I went downstairs to the couch and wondered if the other kids, who were now my roommates, would like me. I asked myself how long I was going to stay here over and over.
Spoiler alert: I still don’t know.
Around four-thirty, Annelies came downstairs and sat down on the other side of the couch. She eyed me warily. “I can’t remember your name.”
“I’m Jed,” I said. “You’re Annelies, right?”
She smiled. “Yes.”
“Did you sleep well?” I asked.
She nodded. “Do you have a sister?”
I blinked slowly, trying not to let my emotions overwhelm me. I wanted to be mad at her for asking, but she didn’t know any better. “Yes.”
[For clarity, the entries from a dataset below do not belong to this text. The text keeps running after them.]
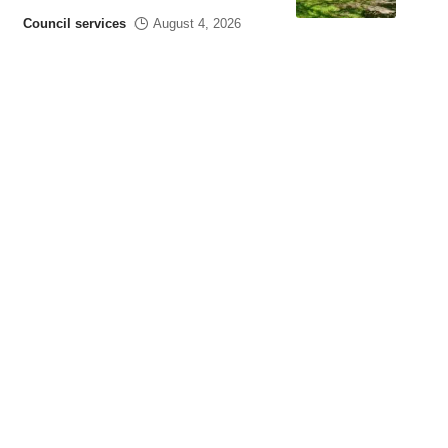
Council services
August 4, 2026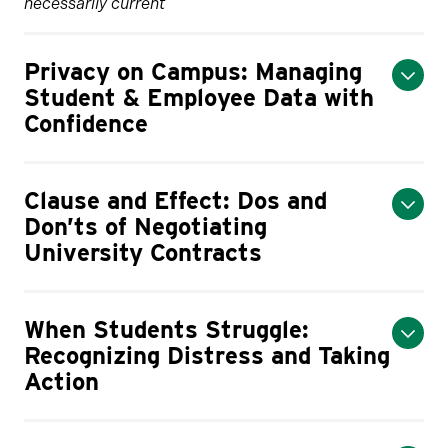
necessarily current
Privacy on Campus: Managing
Student & Employee Data with
Confidence
Clause and Effect: Dos and
Don’ts of Negotiating
University Contracts
When Students Struggle:
Recognizing Distress and Taking
Action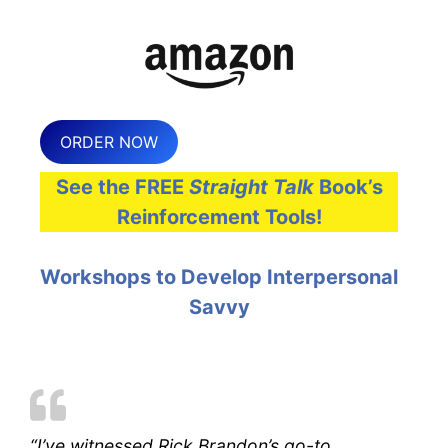
ORDER NOW
See the FREE
Straight Talk
Book’s
Reinforcement Tools!
Workshops to Develop Interpersonal
Savvy
“I’ve witnessed Rick Brandon’s go-to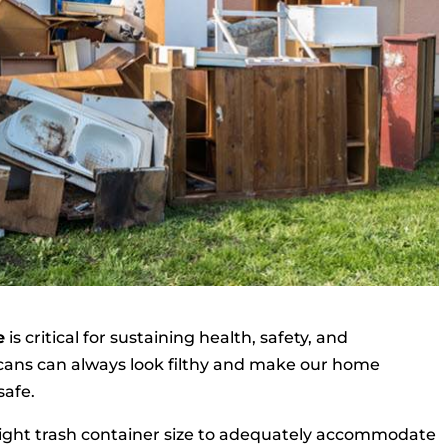
e
is critical for sustaining health, safety, and
h cans can always look filthy and make our home
safe.
right trash container size to adequately accommodate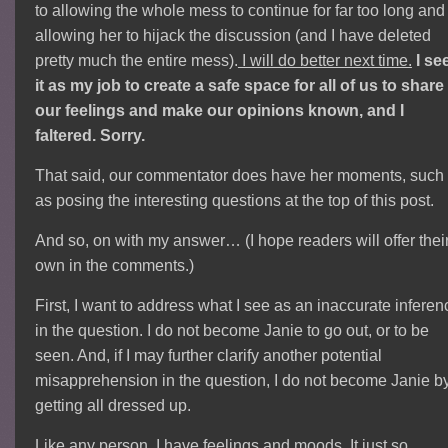
to allowing the whole mess to continue for far too long and
allowing her to hijack the discussion (and I have deleted
pretty much the entire mess).
I will do better next time.
I se
it as my job to create a safe space for all of us to share
our feelings and make our opinions known, and I
faltered. Sorry.
That said, our commentator does have her moments, such
as posing the interesting questions at the top of this post.
And so, on with my answer… (I hope readers will offer thei
own in the comments.)
First, I want to address what I see as an inaccurate inferen
in the question. I do not become Janie to go out, or to be
seen. And, if I may further clarify another potential
misapprehension in the question, I do not become Janie b
getting all dressed up.
Like any person, I have feelings and moods. It just so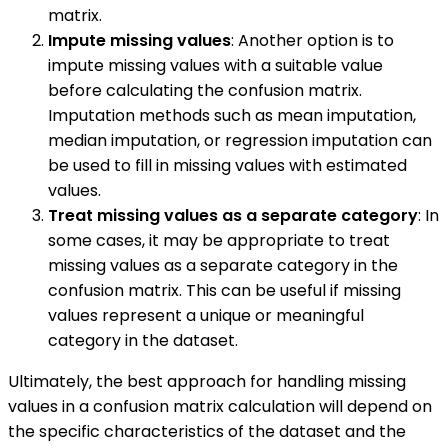
matrix.
Impute missing values
: Another option is to
impute missing values with a suitable value
before calculating the confusion matrix.
Imputation methods such as mean imputation,
median imputation, or regression imputation can
be used to fill in missing values with estimated
values.
Treat missing values as a separate category
: In
some cases, it may be appropriate to treat
missing values as a separate category in the
confusion matrix. This can be useful if missing
values represent a unique or meaningful
category in the dataset.
Ultimately, the best approach for handling missing
values in a confusion matrix calculation will depend on
the specific characteristics of the dataset and the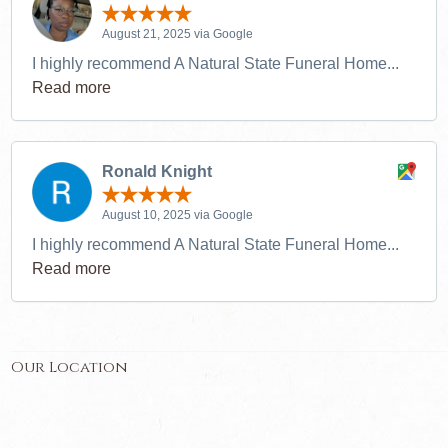
August 21, 2025 via Google
I highly recommend A Natural State Funeral Home...
Read more
Ronald Knight
August 10, 2025 via Google
I highly recommend A Natural State Funeral Home...
Read more
Our Location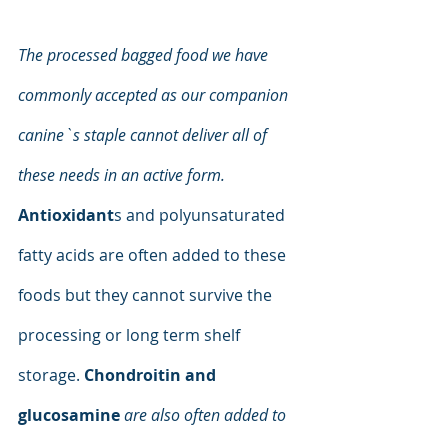
The processed bagged food we have 
commonly accepted as our companion 
canine`s staple cannot deliver all of 
these needs in an active form. 
Antioxidant
s and polyunsaturated 
fatty acids are often added to these 
foods but they cannot survive the 
processing or long term shelf 
storage. 
Chondroitin and 
glucosamine
are also often added to 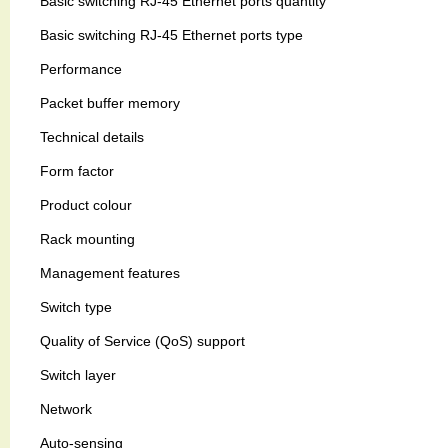
Basic switching RJ-45 Ethernet ports quantity
Basic switching RJ-45 Ethernet ports type
Performance
Packet buffer memory
Technical details
Form factor
Product colour
Rack mounting
Management features
Switch type
Quality of Service (QoS) support
Switch layer
Network
Auto-sensing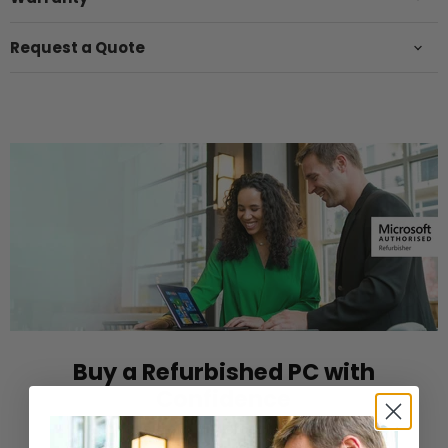
Request a Quote
Buy a Refurbished PC with
Confidence
Purchase from a Microsoft Authorized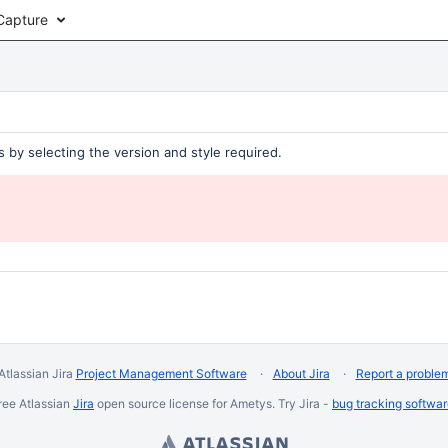
Capture
 by selecting the version and style required.
Atlassian Jira
Project Management Software
About Jira
Report a proble
ree Atlassian
Jira
open source license for Ametys. Try Jira -
bug tracking softwa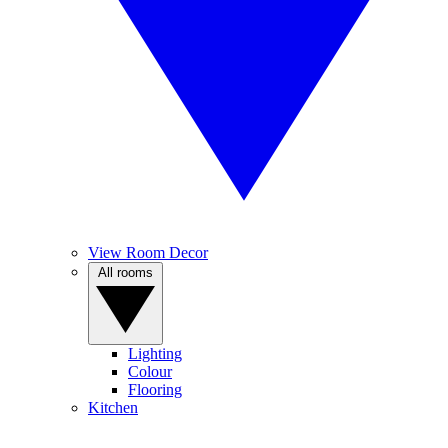
View Room Decor
All rooms
Lighting
Colour
Flooring
Kitchen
“Why didn’t you bring her with you?”
I couldn’t help it. I was annoyed. “Because she wouldn’t have wanted to come.”
Annelies looked down at her hands.
I asked how old she was, and she told me she was six, so I told her I was thirteen. She said that Terin was 13, so I could be friends with him. I almost laughed, because part of me was like “I’ve had enough of 13 year old boys,” but I just smiled instead. She started talking about a girl named Kezia who had been her friend. I remembered Mrs. Parker mentioning the girl and saying that Annelies was lonely, so I let her talk to me. I listened and responded in all the right ways until Cameron came downstairs.
“Hey guys,” he said, yawning and sitting down in the chair on Annelies’s side of the couch. “Terin’s in the shower, but Kevin and Jerico are still sleeping. Mr. and Mrs. Parker should be home soon.”
Right on cue, we heard the garage door swing open. Annelies jumped up and ran over to the man, who was tall, muscular, and balding just enough that it was noticeable. “Papa!” she cried, and he picked her up and kissed her on the cheek.
He greeted Cameron, smiling. Then he saw me. “Who’s this?”
“I’m Jed,” I said. Mr. Parker walked over to me, and I realized that he had big lips, just like Jerico’s. He stuck out his free hand. “Nice to meet you. I’m Lonnie.”
I shook his hand. “Nice to meet you too.”
He moved away and set Annelies down. “I’ve got to go shower and change, but I look forward to getting to know you, Jed.”
I smiled and he went upstairs. Cameron assured me that he was a really nice guy, and I nodded. Seeing him hold Annelies so tightly, as if he loved her like she was his own child, had reopened some kind of wound in my heart. I wanted to cry, so I avoided Cameron’s eyes and stared at the TV.
“If you need to shower, I bet Terin’s done,” Cameron told me. “You could probably borrow some of his clothes.”
I shook my head, not trusting myself to talk.
“No offense,” Cameron said, laughing a little, “but you kinda smell like a dumpster or something.”
I took a deep breath and managed a smile. “I meant that I have clothes. I don’t need to borrow Terin’s. My clothes just need to be washed.”
Cameron’s face turned red. “Oh. Well, I can show you where the washer is.”
I told him that sounded good, so I grabbed my backpack and he led me upstairs. We went into the bathroom, which was foggy from Terin’s shower, and Cameron showed me that the washer and dryer were behind the door. “Maybe you could borrow something so you can wash the clothes you’re wearing, too.”
I agreed. He disappeared to the room that had been closed earlier in the day. I put all of my clothes that I wasn’t wearing into the washer and put soap in. When Cameron came back with clothes, he handed them to me and waited outside while I changed. The clothes actually fit me pretty well.
The washer was different than mine, so he had to show me how it worked, but once it was running, Cameron left again. I locked the door and turned on the shower. I stripped down and got in, turning up the water so that it was so warm that when it hit my stomach, my intestines shrunk back. The whole time I was in the shower, I thought about how nice these people were and how I could get used to living with them.
I really hope that I don’t have to think about home for a long, long time.